A) Representative photographs of TTC-stained sections from post-I/R NLC and βARKct mice treated with the β₂AR-selective antagonist ICI 118,551. B) LV infarct size (IS) expressed as percentage of the area at risk (IS/AR) in NLC and βARKct groups shows no significant difference (n=11-13/group, p=n.s.). C) AR expressed as percentage of the total LV in NLC and βARKct mice is comparable. D) Representative photographs of TTC-stained sections from post-I/R NLC and cardiac GRK2 overexpressing mice treated with the β₂AR agonist fenoterol. E) IS/AR ratio is the same in NLC and GRK2 groups (n=6-10, p=n.s.). F) AR/LV did not show any difference between NLC and GRK2 mice.

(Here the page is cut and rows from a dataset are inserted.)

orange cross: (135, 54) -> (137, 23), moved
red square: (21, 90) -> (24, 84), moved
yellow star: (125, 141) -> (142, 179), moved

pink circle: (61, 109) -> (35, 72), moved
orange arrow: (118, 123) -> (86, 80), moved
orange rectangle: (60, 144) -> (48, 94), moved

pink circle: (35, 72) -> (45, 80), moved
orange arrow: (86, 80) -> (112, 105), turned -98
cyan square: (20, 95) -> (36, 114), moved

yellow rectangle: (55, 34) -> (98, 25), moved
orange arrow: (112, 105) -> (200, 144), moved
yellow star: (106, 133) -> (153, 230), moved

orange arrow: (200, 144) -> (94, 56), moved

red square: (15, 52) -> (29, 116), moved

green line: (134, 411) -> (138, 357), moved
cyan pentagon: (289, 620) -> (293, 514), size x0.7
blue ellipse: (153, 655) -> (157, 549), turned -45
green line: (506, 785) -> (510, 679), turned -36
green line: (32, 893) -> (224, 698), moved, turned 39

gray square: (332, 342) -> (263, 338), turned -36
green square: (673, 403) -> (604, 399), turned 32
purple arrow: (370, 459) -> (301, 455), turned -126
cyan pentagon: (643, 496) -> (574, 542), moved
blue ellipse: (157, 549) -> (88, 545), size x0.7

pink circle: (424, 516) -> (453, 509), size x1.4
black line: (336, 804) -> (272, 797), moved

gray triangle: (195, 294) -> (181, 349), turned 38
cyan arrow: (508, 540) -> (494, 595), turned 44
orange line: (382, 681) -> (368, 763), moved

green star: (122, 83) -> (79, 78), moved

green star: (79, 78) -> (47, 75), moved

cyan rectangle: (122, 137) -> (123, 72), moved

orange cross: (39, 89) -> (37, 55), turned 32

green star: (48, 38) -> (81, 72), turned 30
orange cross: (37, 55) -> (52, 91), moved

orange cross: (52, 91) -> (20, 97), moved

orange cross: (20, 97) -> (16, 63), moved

Figure 7. Proposed model of enhanced β₂AR signaling through Akt/NO leading to increased cell survival after acute myocardial injury

This study shows that cardioprotective signaling through GPCRs such as the β₂AR can negatively be affected by GRK2 expression and activity through inhibition of Akt. Moreover, GRK2 inhibition by the βARKct expression eliminates this negative Akt influence increasing downstrewam pro-survival signaling that includes decreased Caspase-3 activity as well as enhanced activation of eNOS and NO production, which reduces apoptosis and cell death.